Content starts
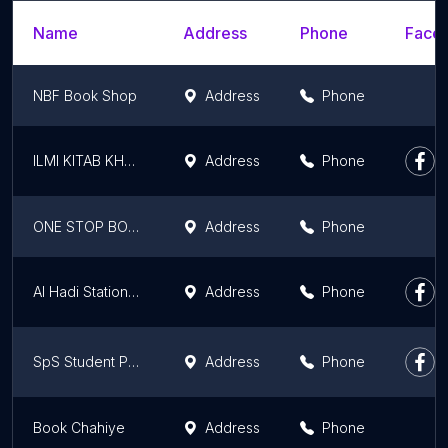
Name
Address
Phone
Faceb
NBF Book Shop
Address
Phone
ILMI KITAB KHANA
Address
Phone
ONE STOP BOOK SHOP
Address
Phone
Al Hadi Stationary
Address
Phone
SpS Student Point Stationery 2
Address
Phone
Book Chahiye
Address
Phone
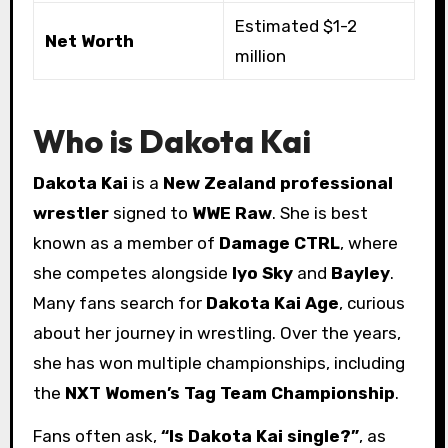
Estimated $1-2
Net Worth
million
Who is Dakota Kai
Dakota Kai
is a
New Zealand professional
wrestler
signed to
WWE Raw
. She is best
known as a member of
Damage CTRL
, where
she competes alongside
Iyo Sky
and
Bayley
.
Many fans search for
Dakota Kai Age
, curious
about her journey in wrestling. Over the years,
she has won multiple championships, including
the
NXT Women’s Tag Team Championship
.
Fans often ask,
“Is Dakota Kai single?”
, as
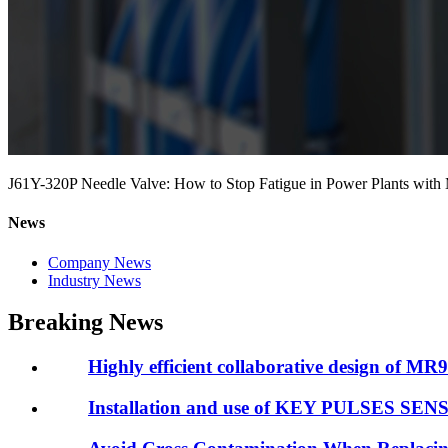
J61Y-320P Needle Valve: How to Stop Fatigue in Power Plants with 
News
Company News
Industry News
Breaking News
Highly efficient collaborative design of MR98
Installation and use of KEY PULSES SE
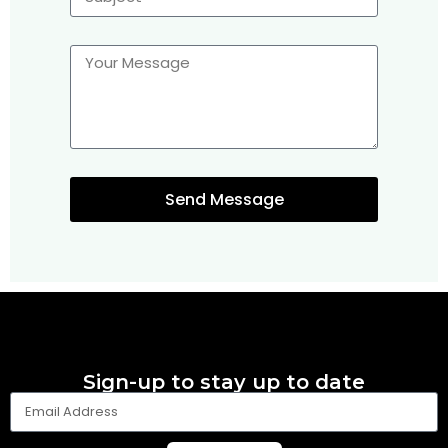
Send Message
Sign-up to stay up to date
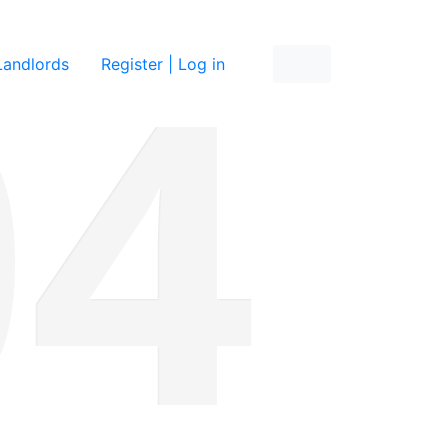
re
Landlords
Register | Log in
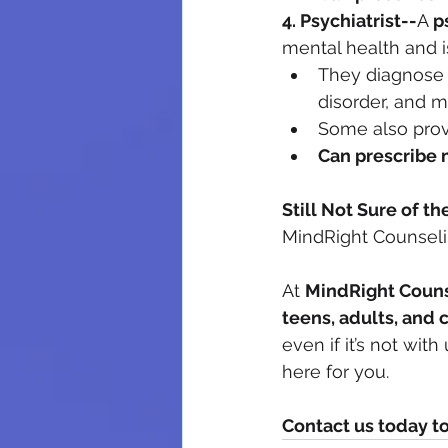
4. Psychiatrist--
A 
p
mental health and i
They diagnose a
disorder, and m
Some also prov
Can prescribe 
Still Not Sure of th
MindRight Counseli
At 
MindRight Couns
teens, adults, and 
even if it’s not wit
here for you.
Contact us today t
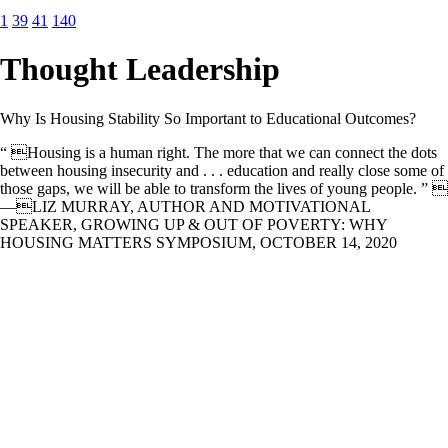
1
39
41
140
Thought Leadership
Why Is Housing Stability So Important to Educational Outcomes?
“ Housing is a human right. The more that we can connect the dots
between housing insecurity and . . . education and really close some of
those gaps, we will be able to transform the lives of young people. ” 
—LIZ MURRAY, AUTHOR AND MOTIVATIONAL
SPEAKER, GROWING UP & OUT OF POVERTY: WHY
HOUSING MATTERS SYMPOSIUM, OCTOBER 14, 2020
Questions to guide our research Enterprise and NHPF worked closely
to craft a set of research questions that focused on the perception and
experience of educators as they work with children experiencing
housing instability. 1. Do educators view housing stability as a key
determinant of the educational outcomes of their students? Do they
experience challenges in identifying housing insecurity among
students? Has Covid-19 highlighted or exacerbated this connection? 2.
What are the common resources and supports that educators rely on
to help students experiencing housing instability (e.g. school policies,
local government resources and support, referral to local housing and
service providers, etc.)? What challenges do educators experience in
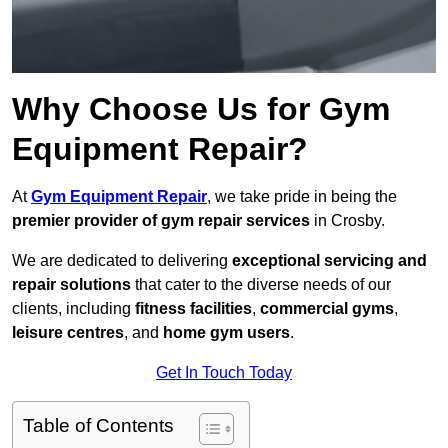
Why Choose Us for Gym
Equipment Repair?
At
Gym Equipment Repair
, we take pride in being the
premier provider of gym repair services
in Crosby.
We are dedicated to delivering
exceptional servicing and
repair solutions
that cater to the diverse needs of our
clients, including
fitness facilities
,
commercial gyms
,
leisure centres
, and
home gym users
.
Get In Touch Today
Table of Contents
Content ends
Prompt :: Each record is to be restated word for word; no picture goes in.

The completed task ::
Name
Address
Phone
Faceb
NBF Book Shop
Address
Phone
ILMI KITAB KHANA
Address
Phone
ONE STOP BOOK SHOP
Address
Phone
Al Hadi Stationary
Address
Phone
SpS Student Point Stationery 2
Address
Phone
Book Chahiye
Address
Phone
Estimated $1-2
Net Worth
million
Who is Dakota Kai
Dakota Kai
is a
New Zealand professional
wrestler
signed to
WWE Raw
. She is best
known as a member of
Damage CTRL
, where
she competes alongside
Iyo Sky
and
Bayley
.
Many fans search for
Dakota Kai Age
, curious
about her journey in wrestling. Over the years,
she has won multiple championships, including
the
NXT Women’s Tag Team Championship
.
Fans often ask,
“Is Dakota Kai single?”
, as
J61Y-320P Needle Valve: How to Stop Fatigue in Power Plants with 
News
Company News
Industry News
Breaking News
Highly efficient collaborative design of MR98
Installation and use of KEY PULSES SE
Send Message
Sign-up to stay up to date
re
Landlords
Register | Log in
4. Psychiatrist--
A 
p
mental health and i
They diagnose a
disorder, and m
Some also prov
Can prescribe 
Still Not Sure of th
MindRight Counseli
At 
MindRight Couns
teens, adults, and 
even if it’s not wit
here for you.
Contact us today t
1
39
41
140
Thought Leadership
Why Is Housing Stability So Important to Educational Outcomes?
“ Housing is a human right. The more that we can connect the dots
between housing insecurity and . . . education and really close some of
those gaps, we will be able to transform the lives of young people. ” 
—LIZ MURRAY, AUTHOR AND MOTIVATIONAL
SPEAKER, GROWING UP & OUT OF POVERTY: WHY
HOUSING MATTERS SYMPOSIUM, OCTOBER 14, 2020
Questions to guide our research Enterprise and NHPF worked closely
to craft a set of research questions that focused on the perception and
experience of educators as they work with children experiencing
housing instability. 1. Do educators view housing stability as a key
determinant of the educational outcomes of their students? Do they
experience challenges in identifying housing insecurity among
students? Has Covid-19 highlighted or exacerbated this connection? 2.
What are the common resources and supports that educators rely on
to help students experiencing housing instability (e.g. school policies,
local government resources and support, referral to local housing and
service providers, etc.)? What challenges do educators experience in
Why Choose Us for Gym
Equipment Repair?
At
Gym Equipment Repair
, we take pride in being the
premier provider of gym repair services
in Crosby.
We are dedicated to delivering
exceptional servicing and
repair solutions
that cater to the diverse needs of our
clients, including
fitness facilities
,
commercial gyms
,
leisure centres
, and
home gym users
.
Get In Touch Today
Table of Contents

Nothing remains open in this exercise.